Since we implemented the entire HTML rendering process, we were able to monitor the time points across the various stages of rendering. Here is an example: The API took 124 ms to fetch data after the JavaScript request is sent, but the whole data fetch process takes 350 ms, with advanced parallel fetch included. The execution start time and execution time period of each script can also be marked this way.


This may also provide guidance for page optimization, such as whether the JavaScript execution time is too late, or whether the execution time period of a certain JavaScript section is too long.


The following figure shows the final comparison effects of the same screen rendering (left) and normal jump (right). Based on the online data, the performance is improved, with the page switching time decreased from 2.8s to 1.8s.


In addition to the pages rendered asynchronously, we enabled very low-cost access to some pages that originally adopted server-side rendering. While there is no need to modify the pages, the benefits are relatively limited.


Improvements in both the jump experience and return experience have led to a steady increase of 3% in the number of exposure screens of the Just For U module.

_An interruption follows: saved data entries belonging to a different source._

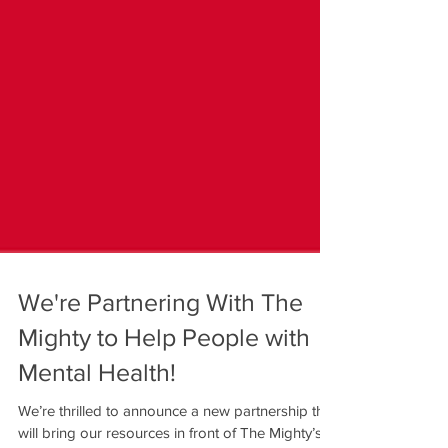
We're Partnering With The
Mighty to Help People with
Mental Health!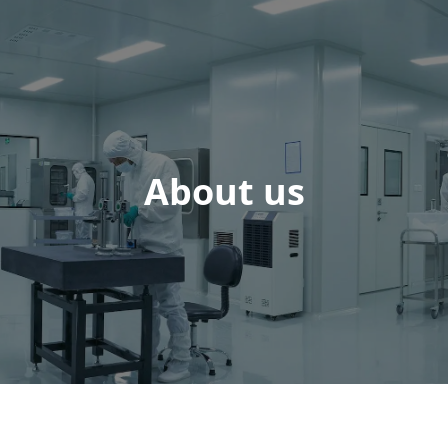
About us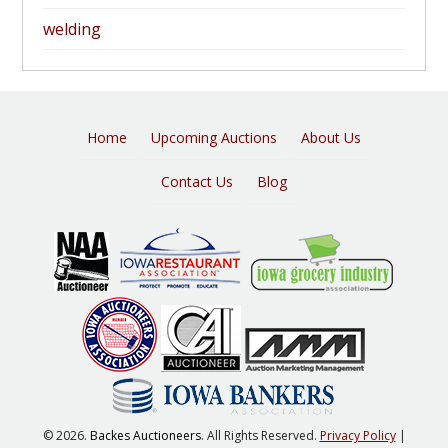
welding
Home
Upcoming Auctions
About Us
Contact Us
Blog
© 2026.
Backes Auctioneers
. All Rights Reserved.
Privacy Policy
|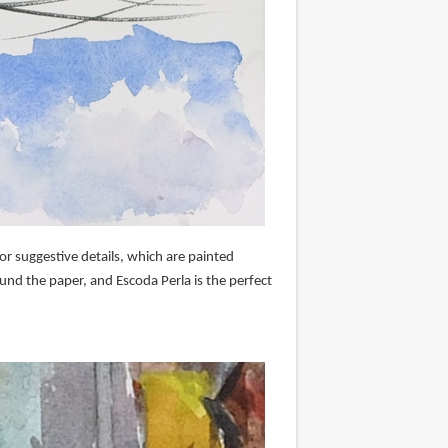
r suggestive details, which are painted
und the paper, and Escoda Perla is the perfect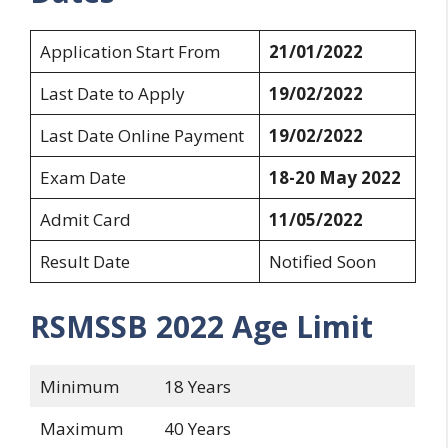
Application Start From
21/01/2022
Last Date to Apply
19/02/2022
Last Date Online Payment
19/02/2022
Exam Date
18-20 May 2022
Admit Card
11/05/2022
Result Date
Notified Soon
RSMSSB 2022
Age Limit
Minimum
18 Years
Maximum
40 Years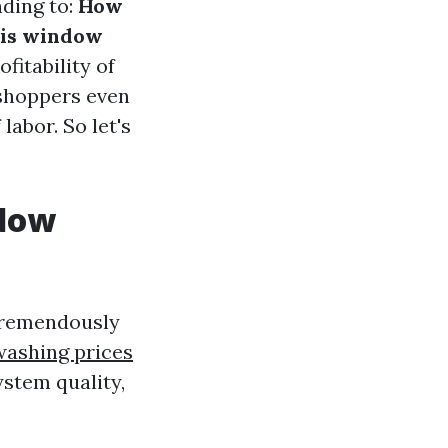
ding to:
How
is window
fitability of
 shoppers even
labor. So let's
ndow
 tremendously
ashing prices
ystem quality,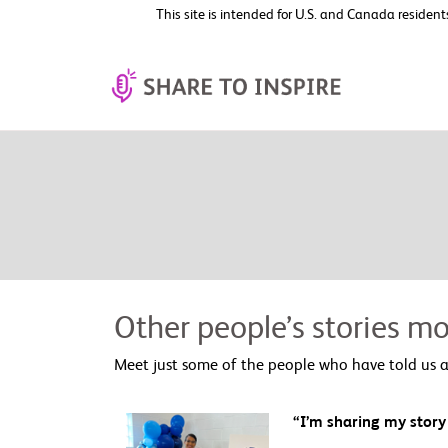
This site is intended for U.S. and Canada resident
Other people’s stories mo
Meet just some of the people who have told us a
“I’m sharing my story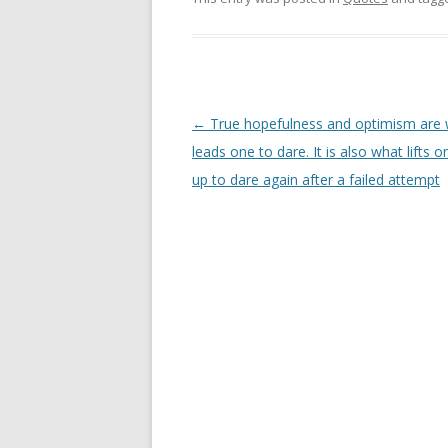
Post
←
True hopefulness and optimism are
navigation
leads one to dare. It is also what lifts 
up to dare again after a failed attempt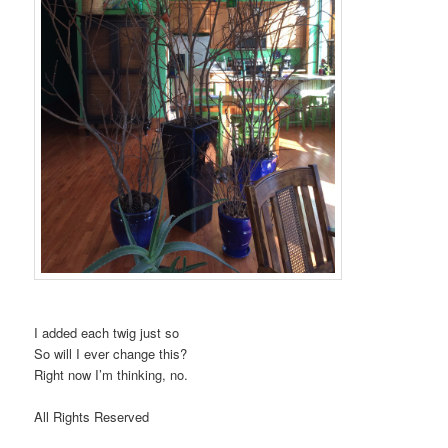
I added each twig just so
So will I ever change this?
Right now I’m thinking, no.
All Rights Reserved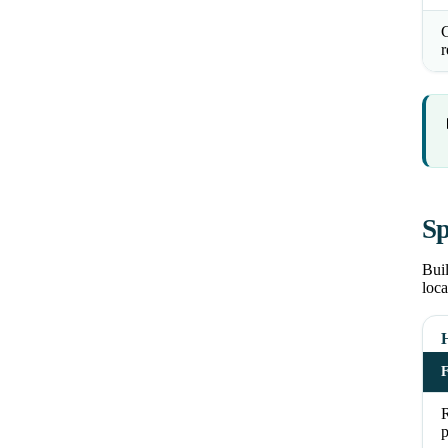
C
r
Sp
Buil
loca
R
p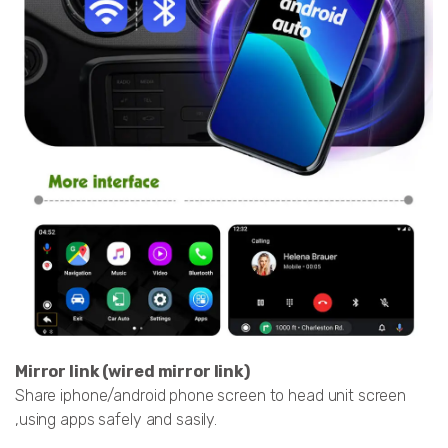
Mirror link (wired mirror link)
Share iphone/android phone screen to head unit screen
,using apps safely and sasily.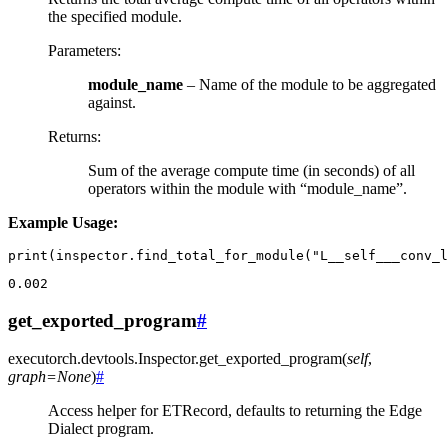
the specified module.
Parameters
:
module_name
– Name of the module to be aggregated
against.
Returns
:
Sum of the average compute time (in seconds) of all
operators within the module with “module_name”.
Example Usage:
print
(
inspector
.
find_total_for_module
(
"L__self___conv_l
0.002
get_exported_program
#
executorch.devtools.Inspector.
get_exported_program
(
self
,
graph
=
None
)
#
Access helper for ETRecord, defaults to returning the Edge
Dialect program.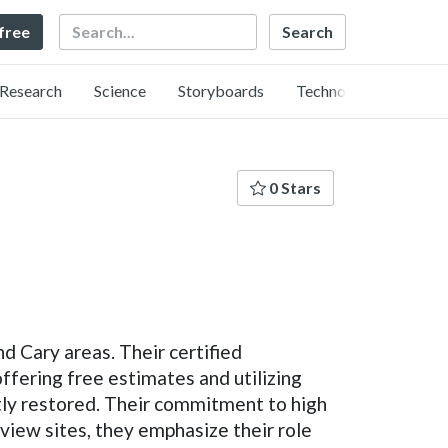
Search
 free
Research
Science
Storyboards
Technology
0 Stars
 Cary areas. Their certified
ffering free estimates and utilizing
ntly restored. Their commitment to high
eview sites, they emphasize their role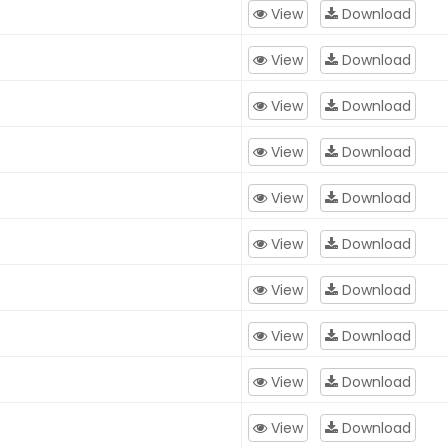
View
Download
View
Download
View
Download
View
Download
View
Download
View
Download
View
Download
View
Download
View
Download
View
Download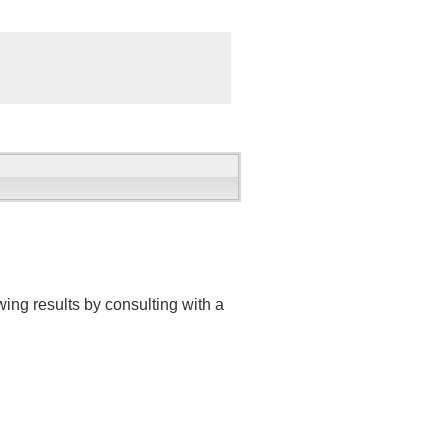
ing results by consulting with a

  • Client-side rendering similar to the SPA brings the user experience of web apps closer to that of a native app.
  • Same screen rendering is a way for websites to provide a native experience at a lower cost.
  • A more immersive experience encourages users to browse more.


The solution described here still has limitations. For example, developers need to prevent the memory leak problem. At the same time, due to the limitation of the History API, pages must be in the same domain. Otherwise, the jump URL cannot fulfill expected actions.

Future Work

Those paying close attention to Chrome's latest events will know that Chrome has announced a new proposal: Portals API, which aims to resolve the issue of access splitting.

It does so by providing a sandbox similar to iframe that will enable jump transitions between pages at a lower cost. In the future, after Portals API is widely used, for example, after Chrome releases the API and Safari follows up, we can abandon the sandbox mechanism being implemented in JavaScript from the latest version of the browser and use Portals API to achieve the same screen rendering with added security. Portals API can also help overcome the problem of cross-domain jumping.

The views expressed herein are for reference only and don't necessarily represent the official views of Alibaba Cloud.